For many years, the pharmaceutical industry has been developing and discovering suspending agents useful in the preparation of pharmaceutical suspensions. Such suspensions are efficacious for the delivery of therapeutic agents and other uses. These suspensions can be used in a wide variety of applications such as parentral, topical, oral, is rectal or the like and, of particular importance to the present invention, ophthalmic, otic and nasal. Examples of such suspensions are described in U.S. Pat. Nos. 7,001,615; 6,359,016; 6,284,804; 6,139,794; 5,932,572; 5,461,081 and US Patent Publication Nos. 20060257487; 20060257486; 20060122277; 20030139382; 20020037877; all of which are incorporated herein by reference for all purposes.

Generally speaking, it is desirable for suspending agent to assist in maintaining a therapeutic agent suspended within a suspension (e.g., an aqueous suspension) for a relatively large amount of time without allowing the therapeutic agent to settle out of the suspension. However, many popular conventional suspending agents allow therapeutic agent to settle out of suspension rather quickly. Moreover, many popular suspending agents also allow the therapeutic agent to become relatively tightly packed within the suspension and may not allow the therapeutic agent to be easily re-suspended. As examples, non-ionic polymers such as hydroxypropyl cellulose and hydroxyethyl cellulose often allow the therapeutic agent to settle out of solution at undesirably high rates and allow the therapeutic agent to become tightly packed once settled.

In addition to the above, many conventionally used suspending agents have been found to be incompatible with ingredients that have recently become desirable within pharmaceutical compositions. As one example, in the ophthalmic industry, there has been a move toward antimicrobial agents such as polymeric quaternary ammonium compounds that exhibit relatively low toxicity, however, certain anionic suspending agents such as carbopol, xanthan gum and carboxymethyl cellulose can be incompatible with such antimicrobial agents under certain circumstances.

In view of the above, there is a need for a suspension and suspending agent that assist the therapeutic agent in remaining suspended in an aqueous or other environment and/or assist the therapeutic agent in resisting tight packing upon settling out of the suspension. Additionally or alternatively, there is a need for suspending agent that exhibits a high degree of compatibility with highly desirable low toxicity ingredients of the suspensions.

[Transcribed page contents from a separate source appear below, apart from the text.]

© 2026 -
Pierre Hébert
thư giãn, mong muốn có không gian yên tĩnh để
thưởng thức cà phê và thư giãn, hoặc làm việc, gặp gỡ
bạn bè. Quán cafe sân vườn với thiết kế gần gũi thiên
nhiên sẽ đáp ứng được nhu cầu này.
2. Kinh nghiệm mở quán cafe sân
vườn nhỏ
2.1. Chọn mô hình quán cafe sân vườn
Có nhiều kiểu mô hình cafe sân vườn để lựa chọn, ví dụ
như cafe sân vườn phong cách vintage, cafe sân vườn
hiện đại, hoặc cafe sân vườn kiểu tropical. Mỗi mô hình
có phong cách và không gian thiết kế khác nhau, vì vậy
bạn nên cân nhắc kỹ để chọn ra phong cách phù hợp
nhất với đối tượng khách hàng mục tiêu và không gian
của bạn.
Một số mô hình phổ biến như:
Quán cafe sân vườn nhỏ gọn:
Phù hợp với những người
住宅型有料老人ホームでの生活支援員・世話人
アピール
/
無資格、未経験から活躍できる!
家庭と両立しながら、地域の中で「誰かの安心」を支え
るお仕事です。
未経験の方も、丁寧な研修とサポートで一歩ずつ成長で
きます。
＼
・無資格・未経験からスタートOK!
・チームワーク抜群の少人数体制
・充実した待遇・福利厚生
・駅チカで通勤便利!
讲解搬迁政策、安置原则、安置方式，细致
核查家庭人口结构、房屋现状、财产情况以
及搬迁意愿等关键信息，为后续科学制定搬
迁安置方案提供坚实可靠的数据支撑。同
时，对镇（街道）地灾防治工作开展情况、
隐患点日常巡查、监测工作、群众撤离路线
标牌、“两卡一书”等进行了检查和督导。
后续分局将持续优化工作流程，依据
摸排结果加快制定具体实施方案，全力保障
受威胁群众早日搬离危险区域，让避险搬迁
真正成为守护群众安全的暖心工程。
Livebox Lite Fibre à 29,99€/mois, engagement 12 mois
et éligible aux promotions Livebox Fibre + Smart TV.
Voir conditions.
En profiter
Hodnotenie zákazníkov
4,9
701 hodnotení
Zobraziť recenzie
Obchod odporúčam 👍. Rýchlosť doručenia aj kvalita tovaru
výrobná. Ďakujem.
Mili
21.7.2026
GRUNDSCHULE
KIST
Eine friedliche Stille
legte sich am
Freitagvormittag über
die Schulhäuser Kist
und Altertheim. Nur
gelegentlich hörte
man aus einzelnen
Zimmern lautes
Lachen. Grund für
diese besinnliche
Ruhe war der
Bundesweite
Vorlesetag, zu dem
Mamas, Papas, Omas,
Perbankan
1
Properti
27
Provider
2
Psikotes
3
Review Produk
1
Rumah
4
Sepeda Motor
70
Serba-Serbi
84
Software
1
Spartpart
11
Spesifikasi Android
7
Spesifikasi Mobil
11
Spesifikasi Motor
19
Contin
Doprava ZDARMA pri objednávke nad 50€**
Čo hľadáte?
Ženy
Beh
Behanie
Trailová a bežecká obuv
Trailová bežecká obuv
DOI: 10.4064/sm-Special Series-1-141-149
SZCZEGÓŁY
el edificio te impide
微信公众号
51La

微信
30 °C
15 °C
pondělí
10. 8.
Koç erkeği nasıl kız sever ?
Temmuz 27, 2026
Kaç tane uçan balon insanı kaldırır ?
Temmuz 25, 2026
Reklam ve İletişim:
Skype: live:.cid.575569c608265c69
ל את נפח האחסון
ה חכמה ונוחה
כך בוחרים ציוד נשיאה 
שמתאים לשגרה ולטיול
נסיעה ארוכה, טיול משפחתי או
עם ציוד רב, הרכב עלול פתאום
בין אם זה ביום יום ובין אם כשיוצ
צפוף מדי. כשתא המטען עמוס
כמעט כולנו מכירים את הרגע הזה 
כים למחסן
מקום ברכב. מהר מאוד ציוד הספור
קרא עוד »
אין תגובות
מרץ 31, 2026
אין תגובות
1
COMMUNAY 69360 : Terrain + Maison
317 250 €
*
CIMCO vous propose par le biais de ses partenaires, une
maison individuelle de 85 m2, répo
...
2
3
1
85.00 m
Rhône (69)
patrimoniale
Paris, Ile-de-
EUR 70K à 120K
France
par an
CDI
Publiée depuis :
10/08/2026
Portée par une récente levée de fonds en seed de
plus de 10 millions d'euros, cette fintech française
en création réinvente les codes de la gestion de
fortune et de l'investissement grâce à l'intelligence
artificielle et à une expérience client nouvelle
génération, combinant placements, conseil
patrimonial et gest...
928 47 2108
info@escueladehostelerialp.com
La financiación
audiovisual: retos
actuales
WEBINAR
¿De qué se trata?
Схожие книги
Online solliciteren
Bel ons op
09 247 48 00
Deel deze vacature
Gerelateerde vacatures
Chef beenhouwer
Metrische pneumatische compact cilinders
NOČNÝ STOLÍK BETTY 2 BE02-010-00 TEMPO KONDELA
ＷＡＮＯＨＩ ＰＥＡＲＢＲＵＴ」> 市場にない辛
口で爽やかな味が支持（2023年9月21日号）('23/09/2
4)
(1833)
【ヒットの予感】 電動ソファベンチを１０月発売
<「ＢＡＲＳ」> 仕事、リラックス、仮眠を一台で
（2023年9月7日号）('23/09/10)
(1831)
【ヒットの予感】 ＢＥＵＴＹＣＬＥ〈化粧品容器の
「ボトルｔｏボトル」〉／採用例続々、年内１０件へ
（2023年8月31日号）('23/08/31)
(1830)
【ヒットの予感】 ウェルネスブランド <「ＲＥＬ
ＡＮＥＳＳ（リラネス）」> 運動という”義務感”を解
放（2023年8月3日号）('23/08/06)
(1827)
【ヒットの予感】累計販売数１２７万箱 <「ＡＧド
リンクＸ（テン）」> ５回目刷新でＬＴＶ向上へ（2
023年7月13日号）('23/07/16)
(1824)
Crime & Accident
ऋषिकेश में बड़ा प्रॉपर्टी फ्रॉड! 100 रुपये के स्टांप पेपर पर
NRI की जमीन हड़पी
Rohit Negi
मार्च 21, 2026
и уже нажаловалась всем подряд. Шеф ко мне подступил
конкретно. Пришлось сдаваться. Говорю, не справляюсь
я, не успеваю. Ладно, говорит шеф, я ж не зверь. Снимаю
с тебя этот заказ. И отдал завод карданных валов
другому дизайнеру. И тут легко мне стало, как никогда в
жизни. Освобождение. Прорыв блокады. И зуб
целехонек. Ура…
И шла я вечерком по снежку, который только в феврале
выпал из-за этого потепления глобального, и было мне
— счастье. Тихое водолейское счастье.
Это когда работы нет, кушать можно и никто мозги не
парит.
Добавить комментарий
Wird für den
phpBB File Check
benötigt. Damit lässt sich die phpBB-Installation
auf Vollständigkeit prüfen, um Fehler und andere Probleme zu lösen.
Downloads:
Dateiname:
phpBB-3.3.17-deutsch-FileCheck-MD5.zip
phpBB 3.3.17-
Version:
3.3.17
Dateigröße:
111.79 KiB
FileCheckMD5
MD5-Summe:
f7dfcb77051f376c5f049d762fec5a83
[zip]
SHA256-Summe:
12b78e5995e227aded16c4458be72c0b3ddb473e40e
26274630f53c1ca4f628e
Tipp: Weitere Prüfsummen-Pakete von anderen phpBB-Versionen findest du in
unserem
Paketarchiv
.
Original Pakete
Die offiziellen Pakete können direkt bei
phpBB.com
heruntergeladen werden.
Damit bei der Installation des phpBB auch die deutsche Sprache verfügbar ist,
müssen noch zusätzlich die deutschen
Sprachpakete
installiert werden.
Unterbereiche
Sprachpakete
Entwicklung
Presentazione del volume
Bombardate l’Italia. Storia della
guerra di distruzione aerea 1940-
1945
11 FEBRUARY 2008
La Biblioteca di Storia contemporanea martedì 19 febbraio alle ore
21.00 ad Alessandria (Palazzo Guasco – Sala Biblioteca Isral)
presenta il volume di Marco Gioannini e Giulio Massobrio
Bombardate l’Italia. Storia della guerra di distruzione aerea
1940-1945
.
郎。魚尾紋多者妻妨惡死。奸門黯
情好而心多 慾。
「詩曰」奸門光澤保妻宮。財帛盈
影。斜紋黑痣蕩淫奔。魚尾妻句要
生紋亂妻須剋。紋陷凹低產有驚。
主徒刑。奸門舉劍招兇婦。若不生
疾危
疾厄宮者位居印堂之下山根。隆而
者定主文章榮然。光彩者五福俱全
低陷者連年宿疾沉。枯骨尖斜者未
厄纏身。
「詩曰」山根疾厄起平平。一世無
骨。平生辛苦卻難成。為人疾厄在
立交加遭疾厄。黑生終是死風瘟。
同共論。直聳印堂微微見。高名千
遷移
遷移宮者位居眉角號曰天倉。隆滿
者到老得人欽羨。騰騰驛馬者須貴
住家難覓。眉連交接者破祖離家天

The present invention provides safe and effective suspensions for ocular administration of poorly soluble compounds for the treatment of ocular diseases caused by endothelial cell proliferation, vascular leakage, inflammation and angiogenesis.

SUMMARY OF THE INVENTION

The present invention overcomes these and other drawbacks of the prior art by providing compositions in the form of intraocular suspensions for treating ocular diseases due to angiogenesis, enhanced endothelial cell proliferation, inflammation, or increased vascular permeability. Within one aspect of the present invention, a pharmaceutical composition is provided wherein a compound having poor water solubility is incorporated into an intraocular suspension containing polyethylene glycol (PEG) having a molecular weight of greater than 2000 as a suspending agent for delivery of the compound for use in vitreoretinal therapy, in treating angiogenesis-related ocular disorders, inhibiting neovascularization, controlling vascular permeability, treating inflammation, and improving vision. The suspension of the present invention will be administered to the eye of a patient suffering from an angiogenesis-related ocular disorder, neovascularization, vascular permeability, or inflammation, including diabetic retinopathy (DR), age-related macular degeneration (AMD), geographic atrophy, and retinal edema.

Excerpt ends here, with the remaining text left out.